On Nov. 9, 1989, the Berlin Wall was pulled down to the consternation of leftists, who still had faith socialism could work with the right leaders, and to the delight of conservatives, who believed that socialism and communism guaranteed mutually-shared poverty.
Two years later, the Soviet Union crumbled. Soviet communism might not have endured for 70 years had it not been for enablers in academia, religion and journalism. Lloyd Billingsley has written about them in "The Generation That Knew Not Josef," as in Stalin.
When the wall fell, leftists could not bring themselves to admit they had been wrong, much less apologize for their misplaced faith. So they did what they do best: they made excuses.
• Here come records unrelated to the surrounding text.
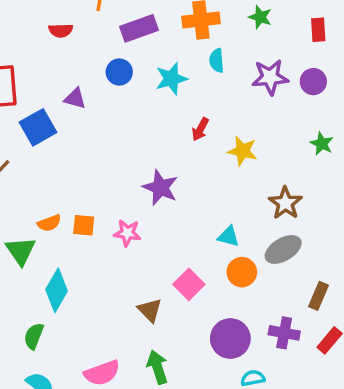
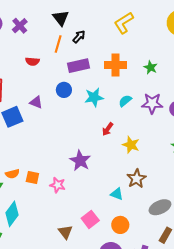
cyan semicircle: (217, 61) -> (125, 101), moved, turned 48
brown star: (285, 203) -> (136, 179), moved
gray ellipse: (283, 249) -> (160, 207), moved
orange circle: (242, 272) -> (120, 225), moved

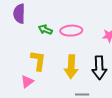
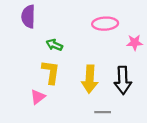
green arrow: (45, 30) -> (54, 45), moved
pink ellipse: (71, 31) -> (105, 24), moved

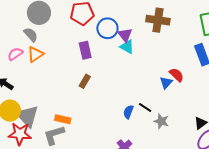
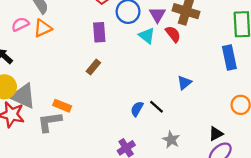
purple triangle: (125, 35) -> (157, 15), moved
red semicircle: (177, 75) -> (173, 34), moved
gray triangle: (27, 116) -> (23, 96), turned -30
gray star: (161, 121) -> (171, 140), moved

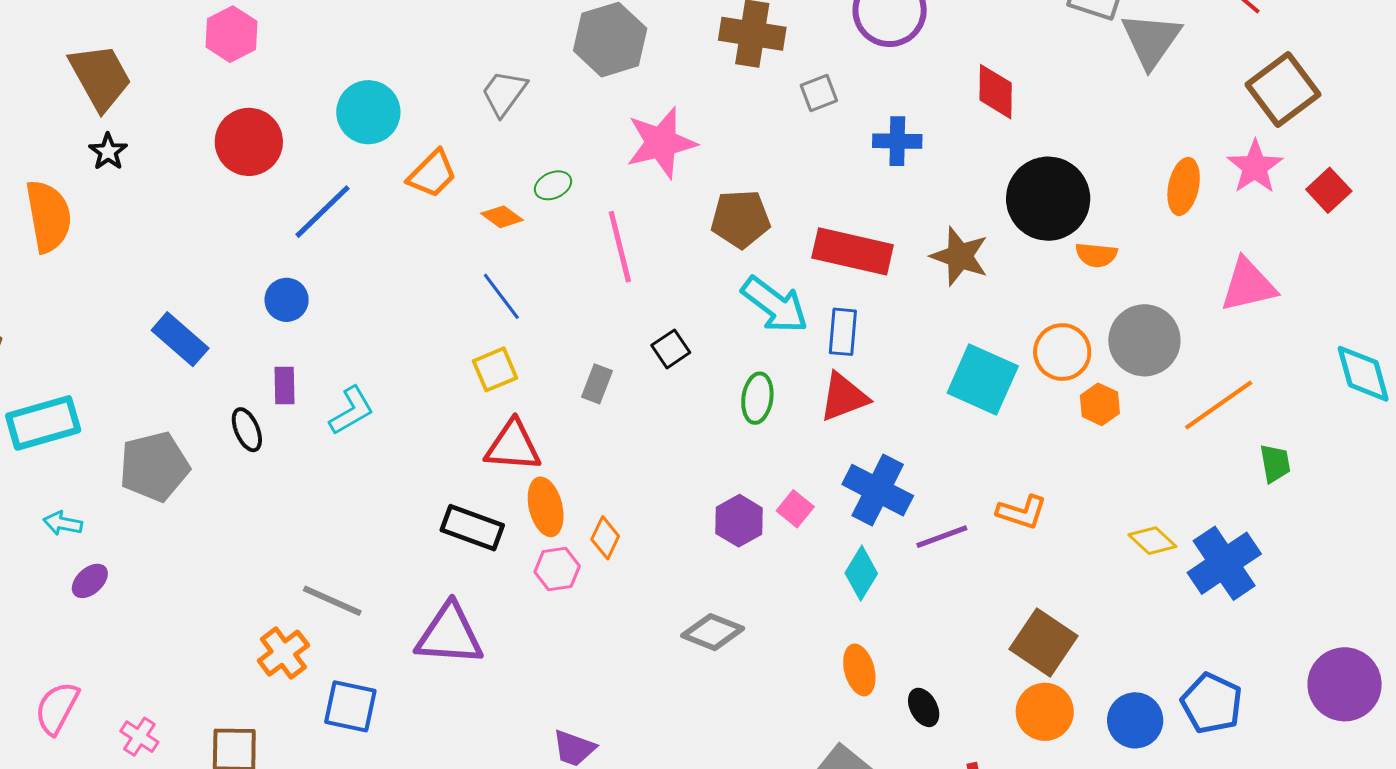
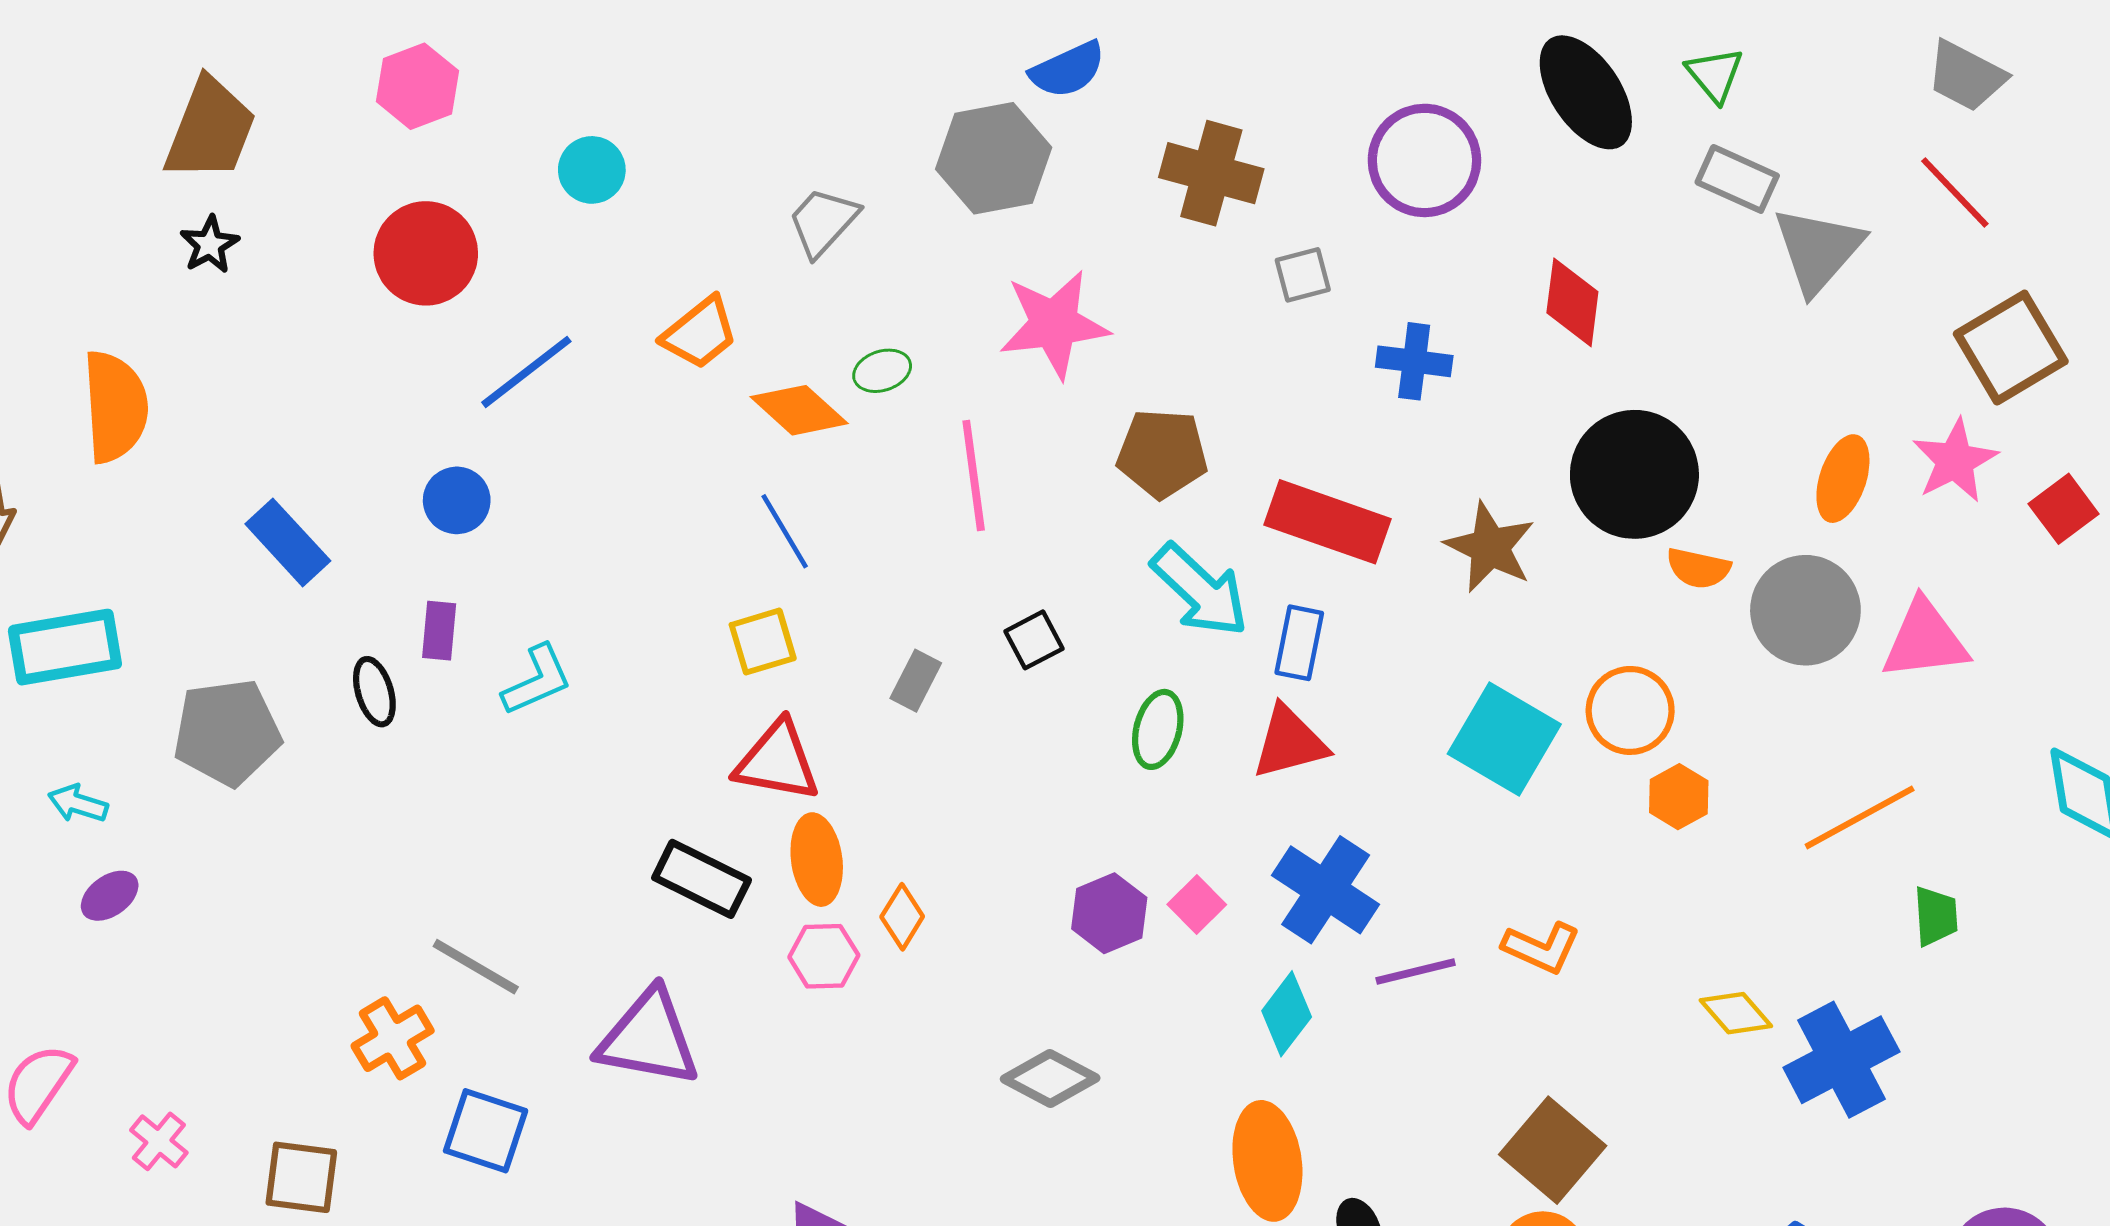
brown trapezoid: (100, 77) -> (210, 130), turned 44
cyan circle: (368, 112) -> (592, 170), moved, size x0.7
orange semicircle: (48, 216) -> (115, 407), moved
orange diamond: (502, 217) -> (799, 410), size x1.5
gray circle: (1144, 340) -> (1805, 610), moved
orange ellipse: (859, 670) -> (1267, 1161), size x1.5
The Media Research Center (MRC) has compiled reports, editorials, articles and commentary that extend over the last 22 years revealing how the pre-Fox, pre-talk radio liberal media were the handmaidens of one of the greatest totalitarian evils to strike the planet. The underlying myth in much of their "reporting," notes the MRC's Rich Noyes, was that free market capitalism was a greater threat to human happiness than communism.
Reading these quotes, in light of history, resembles a "Saturday Night Live" comedy skit.
In 1987, before the wall collapsed, CBS anchor Dan Rather said, "Despite what many Americans think, most Soviets do not yearn for capitalism or Western-style democracy."
Strobe Talbott, then of Time magazine and soon to be an influential member of the Clinton administration, wrote on Jan. 1, 1990, "(Soviet leader) Gorbachev is helping the West by showing that the Soviet threat isn't what it used to be, and what's more, that it never was." How is it possible to simultaneously have been a threat, but not a threat? The millions who died in gulags, starved to death or were assassinated might have a different interpretation of Russian history under communism.
After the liberation of Eastern Europe, according to the MRC, some journalists attacked capitalism for "exploiting" the newly freed workers. A Los Angeles Times reporter touted "communism's 'good old days,' when the hand of the state crushed personal freedom but ensured that people were housed, employed and had enough to eat."